Rollins School of Public Health at Emory University
Instructor: Dr. Anthony G. Francis, Jr.
Lecture 13: Robotics and Vision
Robotics is the development of general-purpose machines. Unlike
industrial robotics, which focuses on manipulator design and
control theory, AI robotics focuses on sensing, thinking and
acting in mobile autonomous systems. Robotic architectures
specify how the modules that perform these tasks are organized;
architectural paradigms have evolved from deliberative through
reactive approaches into a hybrid, multilayered approach.
Vision is one of the most important robotic senses, involving image
processing and scene modeling. Originally thinking involved
deliberative means-ends analysis but now incorporates techniques
from operations research. Robotic action has moved from planned
sequences of actions through reactive control. Modern autonomous
robots are used for everything from scientific exploration to
cognitive experimentation to pure entertainment.
Outline
- What is robotics?
- Robotic Architecture
- Sensing: Vision
- Thinking: Planning
- Acting: Reactive
- Learn: Decision Theory
- State of the Art: Cog, Asimo, Sojourner
Readings:
- Artificial Intelligence: Chapters 6 and 10 (21, 22 optional)

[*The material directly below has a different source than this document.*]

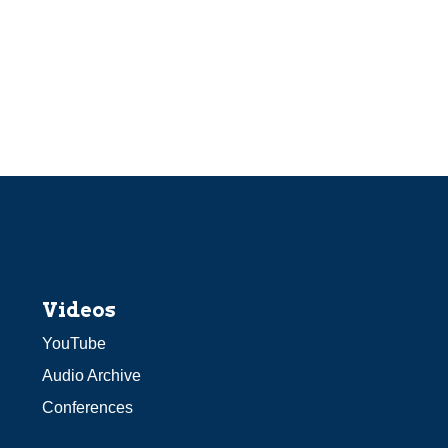
Videos
YouTube
Audio Archive
Conferences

- Machines Who Think: Chapters 10 and 11
Robotics
What is robotics?
- The design of general purpose machines
- Multifunction
- Programmable
- Often perform human tasks in a human-like way
- Two major branches
- Industrial robotics for manufacturing
- Autonomous robotics for space exploration
Types of Robots
- Industrial Robotics
- Programmable Arms
- Mobile Carts
- Teleoperated Systems
- Autonomous Robotics
- Research Platforms
- Planetary Rovers
- Unmanned Autonomous Vehicles (UAVs)
- Spinoffs: Softbots and Immobots
- Spinoffs
- Softbots: web agents, chatterbots
- Immobots: building HVAC systems, HAL
- Graphics: orcs, spectators
- Games: NPCs, opponents
Robotic Architectures
Information Processing in Robotics
- Sense - Extract information from the world
- Think - Decide what to do in the world
- Act - Make changes to the world
- Learn - Improve based on experience
Robotic Architectures
- The Hierarchical Paradigm
- Examples: Shakey
- Stages in the paradigm:
- Sense the world
- Plan your actions
- Act on your plan
- Relies on a world model representation
- Problems
- Major Contributions
- STRIPS operators
- World modeling
- The Reactive Paradigm
- Examples: Walter's machine, Braitenberg's machines, Rodney Brooks' work
- Stages in the paradigm:
- Act based on your sensations
- No explicit representation of the world!
- Problems
- No foresight - easy to get trapped
- Hard to program
- Major Contributions
- Schema-based reactive control
- Subsumption architectures
- The Hybrid Paradigm
- Examples: Most modern robots
- Stages in the paradigm:
- Active behaviors react to sensations
- Dynamic controller configures behaviors based on plan
- Planner updates plan based on changes in world
- Combines best of fast reaction and deliberative foresight
- Problems
- No universal consensus on the "right" architecture
- Learning is still being integrated into the paradigm
- Major Contributions
- Reactive Action Packages (RAPs)
- Three Level Architectures (TLA)
- The Horizon: Learning and Modeling
Sensing
Issues
- The Traditional Senses
- Vision - one of the most important robot senses
- Hearing - also important
- Touch - currently very simple
- Smell - not integrated into robotics
- Taste - little research
- Other Senses used in Robotics
- Proprioception - position of body parts
- Kinesthetics - dead reckoning based on movement
- Location senses - e.g., global positioning system (GPS)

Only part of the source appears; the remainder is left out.